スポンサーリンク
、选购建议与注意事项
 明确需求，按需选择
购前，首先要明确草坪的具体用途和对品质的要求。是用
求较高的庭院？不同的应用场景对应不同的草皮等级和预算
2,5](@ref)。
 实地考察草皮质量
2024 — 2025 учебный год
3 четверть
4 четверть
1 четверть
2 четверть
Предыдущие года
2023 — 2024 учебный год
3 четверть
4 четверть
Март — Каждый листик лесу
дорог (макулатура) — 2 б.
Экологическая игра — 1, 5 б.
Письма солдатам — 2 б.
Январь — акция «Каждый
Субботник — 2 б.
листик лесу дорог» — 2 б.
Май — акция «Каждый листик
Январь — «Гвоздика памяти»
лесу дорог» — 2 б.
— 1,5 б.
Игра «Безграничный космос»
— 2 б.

★ ★ ★

_What needs to be done_.
Word for word, return all of the records.

_Finished exercise_.
スポンサーリンク
、选购建议与注意事项
 明确需求，按需选择
购前，首先要明确草坪的具体用途和对品质的要求。是用
求较高的庭院？不同的应用场景对应不同的草皮等级和预算
2,5](@ref)。
 实地考察草皮质量
2024 — 2025 учебный год
3 четверть
4 четверть
1 четверть
2 четверть
Предыдущие года
2023 — 2024 учебный год
3 четверть
4 четверть
Март — Каждый листик лесу
дорог (макулатура) — 2 б.
Экологическая игра — 1, 5 б.
Письма солдатам — 2 б.
Январь — акция «Каждый
Субботник — 2 б.
листик лесу дорог» — 2 б.
Май — акция «Каждый листик
Январь — «Гвоздика памяти»
лесу дорог» — 2 б.
— 1,5 б.
Игра «Безграничный космос»
— 2 б.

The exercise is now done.